We seem to be in pretty close agreement.  I'll send in the patches
we've got for the 'usbtest.c' driver a bit later this morning;
and it looks like your test firmware is behaving well enough to
circulate it so other folk can use it too.


>>>Idea is to let the firmware use the frame counter as timestamp to 
>>>indicate when the IN packet was sourced. The host has the same 
>>>synchronized timebase making it easy to measure latencies.
>>
>>Such measurements can be a related focus.  Given those basic time
>>measurement, it'll be practical for motivated people to put together
>>charts'n'graphs showing interesting behaviors.
> 
> 
> Even better: It allows for more validations. For example with UHCI we have 
> to wait one frame before the urb is finally dead (to be sure the HC 
> wouldn't see it anymore). With the frame counter stuffed into every 
> payload packet of the urb you can check this.

Yes.  Though last time I looked, UHCI could actually release the URB
without that delay ... the delay was needed for the QH, but there was
no need to keep the URB tied to it then (during normal completions).


>>... "hands-off" is important, since I want us to be able to run overnight
>>(or longer!) tests.
> 
> 
> You mean longer runs just increasing the probability to hit some rare 
> issues? Well it definetedly helps - and yes, I have seen the old queing 
> code triggering a race only every few hours of continously streaming with 
> 1.1MB/s sustained. So I like the idea of long runs.
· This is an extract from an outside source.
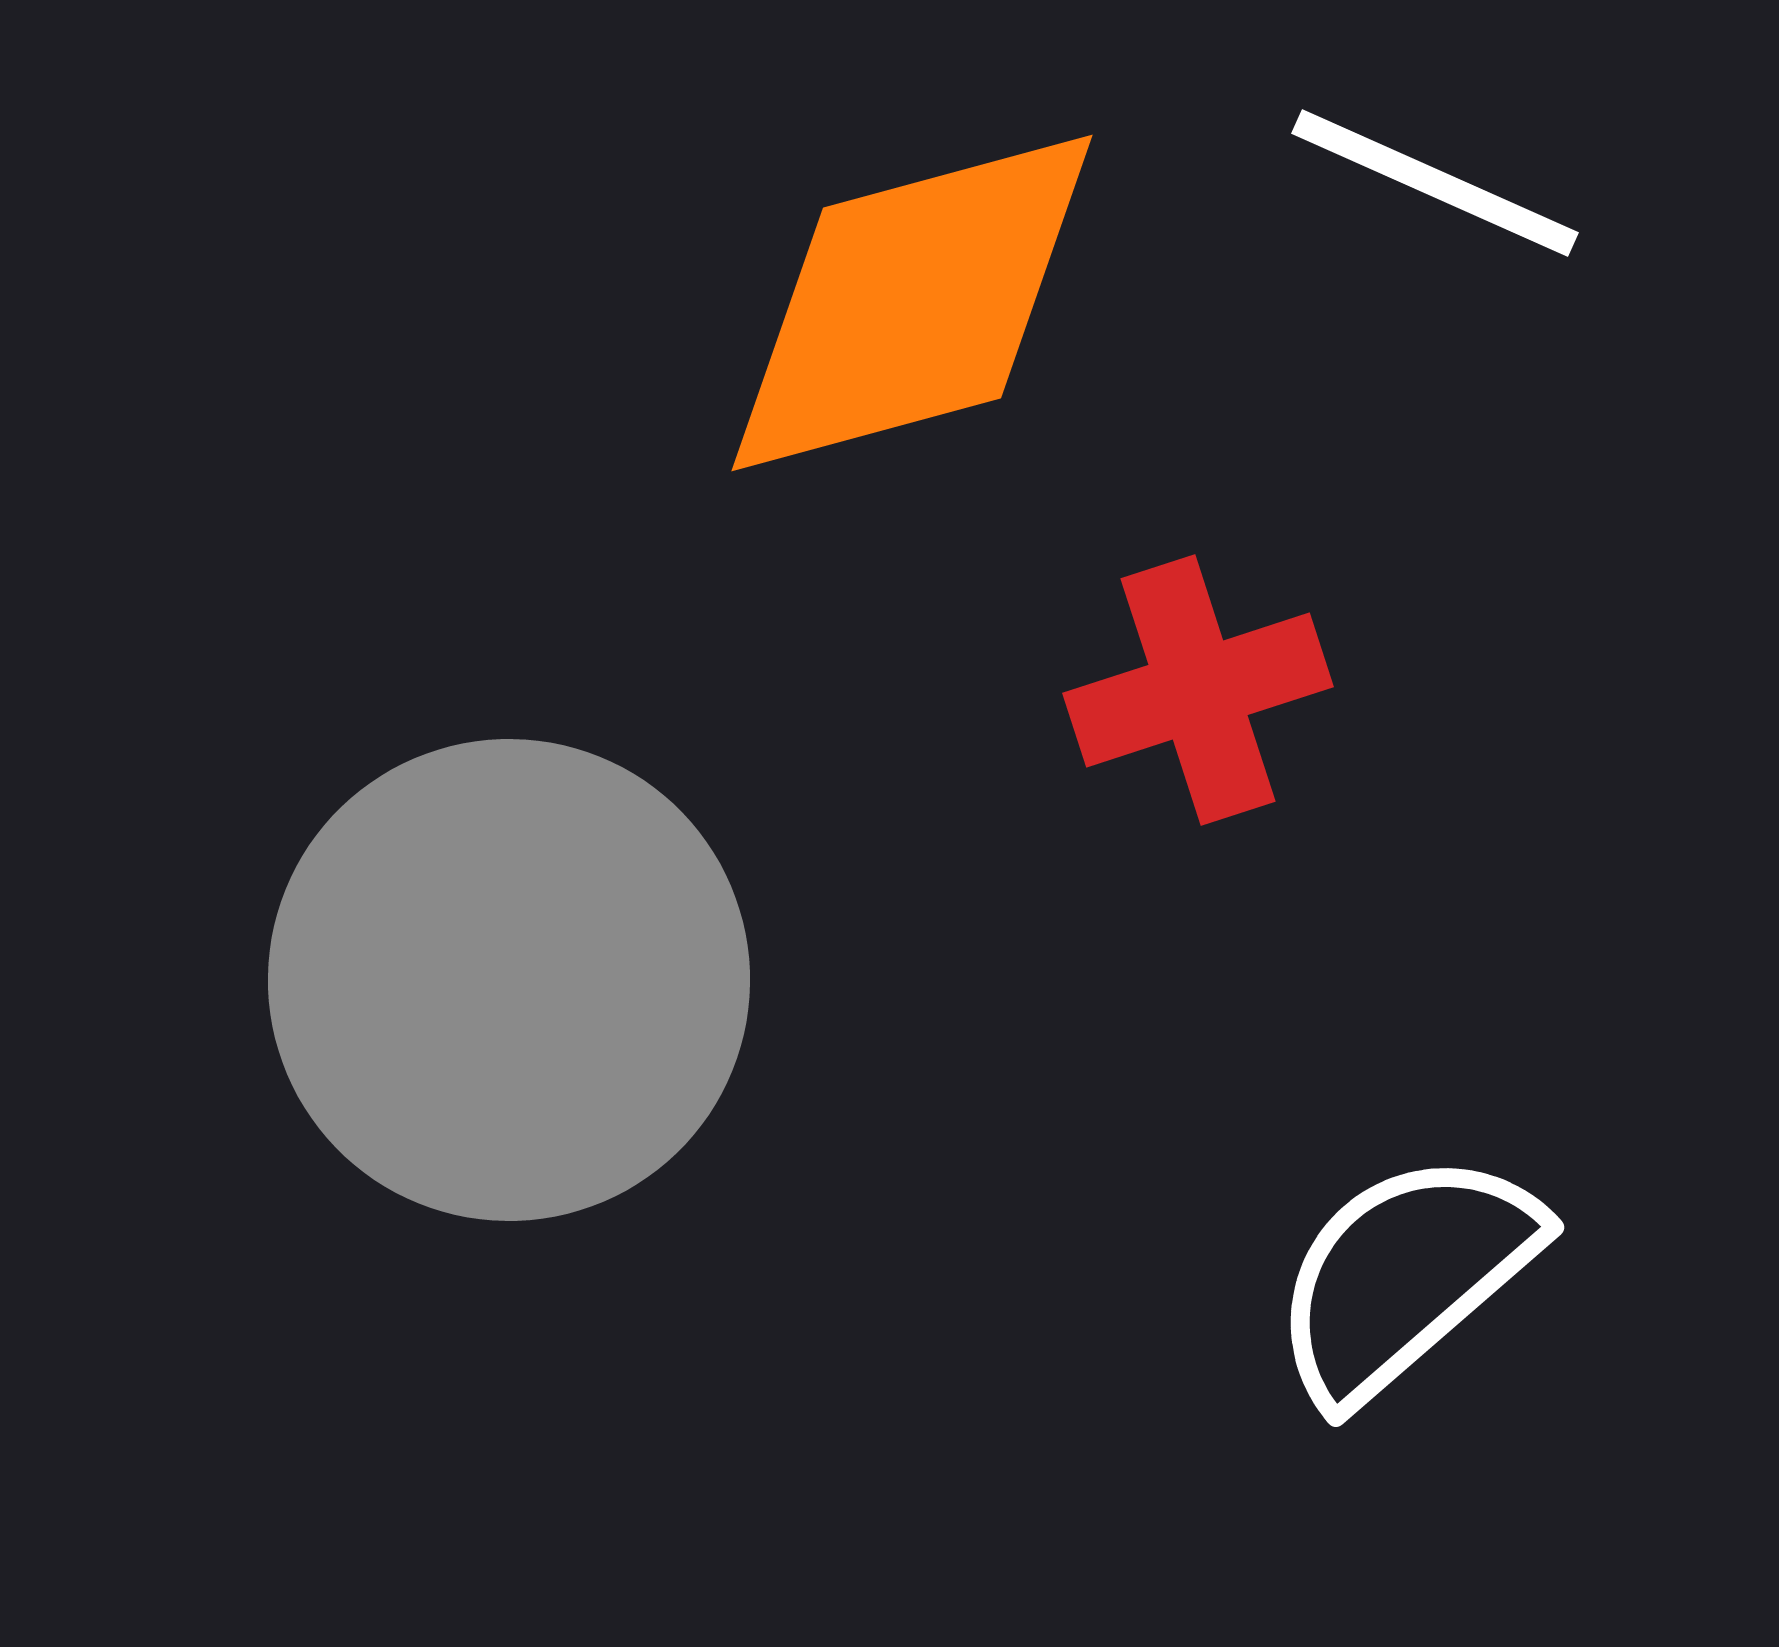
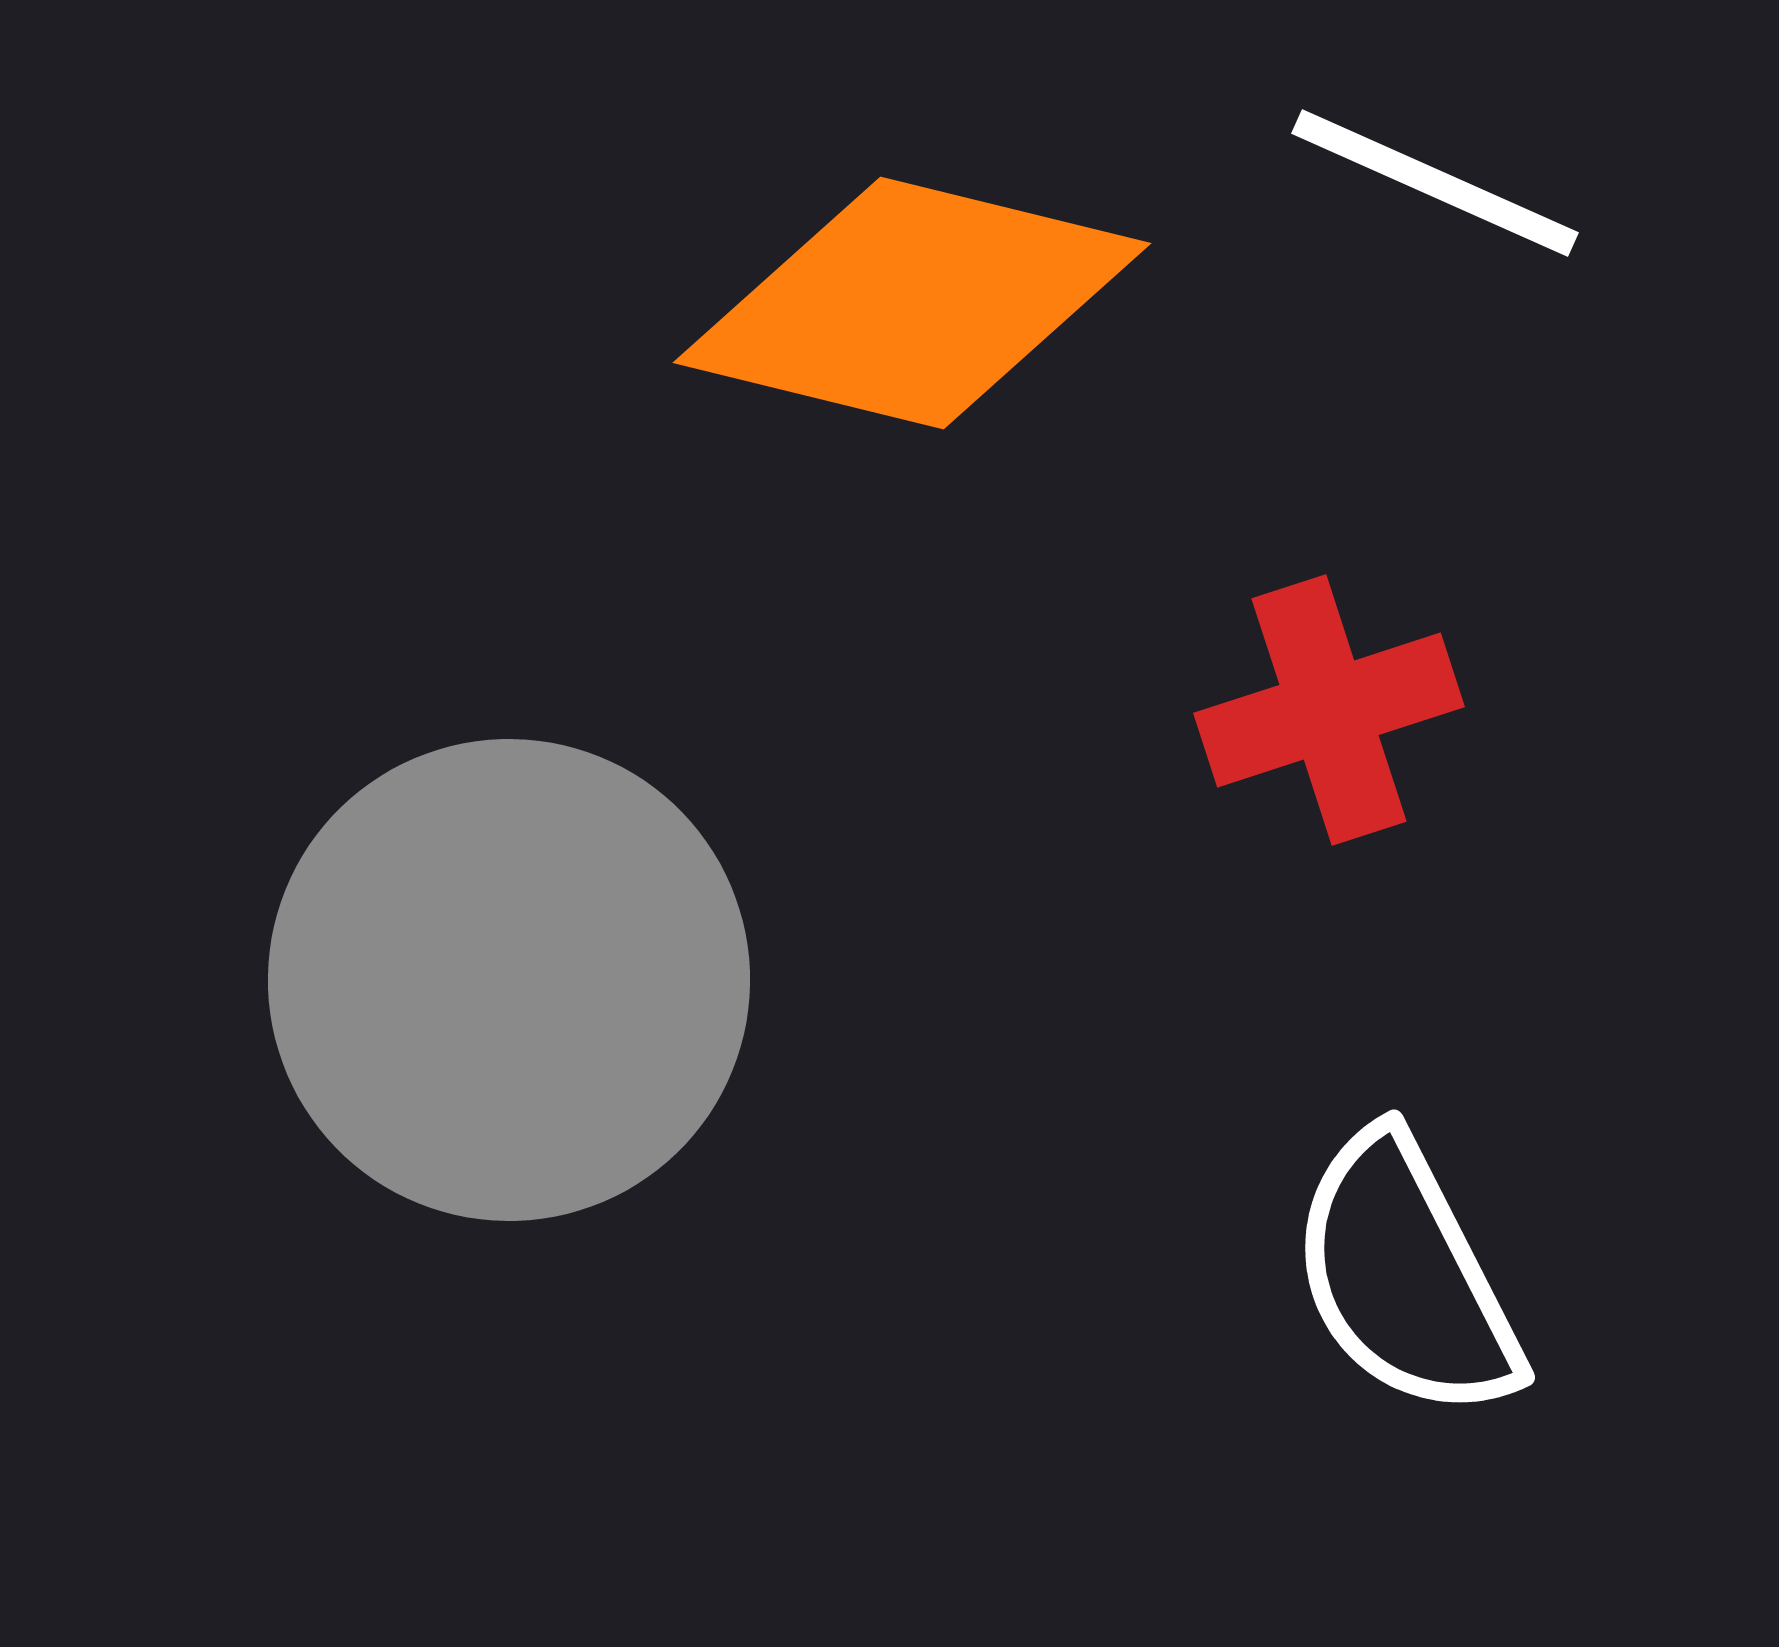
orange diamond: rotated 29 degrees clockwise
red cross: moved 131 px right, 20 px down
white semicircle: rotated 76 degrees counterclockwise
But we should also 
> focus on creating test cases which are directly targeting such issues.
> Sure, for races it's always a matter of probability, but concurrent 
> activities like ping -f or disconnect tend to increase it dramatically. 
> And this can be done automatedly.

It's more like acknowledging that "rare" is a relative judgement, and
a few million Linux users putting in (say) 8 hours a day will surely see
some things that might not come up in tests that only run a few minutes.

The kinds of things that'll race tend to have multiple threads involved,
like concurrent reads/writes to the same device.  (That's a "ping -f"
type load.)  Or in the case of the scatterlist testing, an HC can complete
a TD at moments that are awkward for the HCD's logic to update an endpoint's
queue of TDs ... I suspect that's what UHCI is seeing just now,  I've seen
similar problems with the EHCI and OHCI drivers (now fixed).  (That's like
the "hours of continuous streaming" test, though queuing lots of urbs with
one packet each is a good way to make such errors happen sooner.)

Good testing always comes down to test design and, at this level, making
the probabilities work in your favor.  Tests that _efectively_ torture the
underlying code will make it more likely that problems come up in testing.
So longer test runs are important.

There will be things we have a more difficult time testing.  Disconnect
processing (enumeration testing) is likely one of them.  But a "ping -f"
load, or a continuous streaming load, or even lots of concurrent activity
to multiple devices ... those are easily automated.